▶ Prompt: Count the lines below that contain the word "payroll", and reply with that number alone.

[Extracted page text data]
--------
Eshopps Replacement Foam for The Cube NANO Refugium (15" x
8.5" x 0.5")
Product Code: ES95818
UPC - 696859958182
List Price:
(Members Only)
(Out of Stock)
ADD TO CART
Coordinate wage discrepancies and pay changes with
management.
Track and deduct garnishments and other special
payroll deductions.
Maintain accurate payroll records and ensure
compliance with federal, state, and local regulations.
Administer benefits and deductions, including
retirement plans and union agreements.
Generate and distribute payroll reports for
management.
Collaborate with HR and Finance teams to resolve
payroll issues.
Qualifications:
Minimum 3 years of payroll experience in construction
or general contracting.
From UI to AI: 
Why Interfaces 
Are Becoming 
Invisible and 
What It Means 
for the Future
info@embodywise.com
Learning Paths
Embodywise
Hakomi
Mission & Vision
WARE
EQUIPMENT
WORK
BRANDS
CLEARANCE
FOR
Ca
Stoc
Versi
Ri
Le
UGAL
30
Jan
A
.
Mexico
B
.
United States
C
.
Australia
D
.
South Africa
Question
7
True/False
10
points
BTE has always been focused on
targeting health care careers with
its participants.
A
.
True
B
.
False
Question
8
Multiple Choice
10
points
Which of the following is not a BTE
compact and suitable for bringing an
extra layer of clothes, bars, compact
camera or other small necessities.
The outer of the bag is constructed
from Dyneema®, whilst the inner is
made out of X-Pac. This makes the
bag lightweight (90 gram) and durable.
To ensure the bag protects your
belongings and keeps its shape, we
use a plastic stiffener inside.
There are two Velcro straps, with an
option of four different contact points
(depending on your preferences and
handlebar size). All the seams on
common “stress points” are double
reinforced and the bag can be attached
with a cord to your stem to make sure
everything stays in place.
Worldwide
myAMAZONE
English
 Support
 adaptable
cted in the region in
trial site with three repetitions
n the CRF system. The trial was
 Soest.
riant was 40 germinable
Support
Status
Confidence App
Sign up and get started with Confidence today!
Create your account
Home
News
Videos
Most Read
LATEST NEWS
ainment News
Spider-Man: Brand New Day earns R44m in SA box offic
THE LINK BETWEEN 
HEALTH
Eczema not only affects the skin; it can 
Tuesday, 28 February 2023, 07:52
--------
▶ Result of this exercise: 5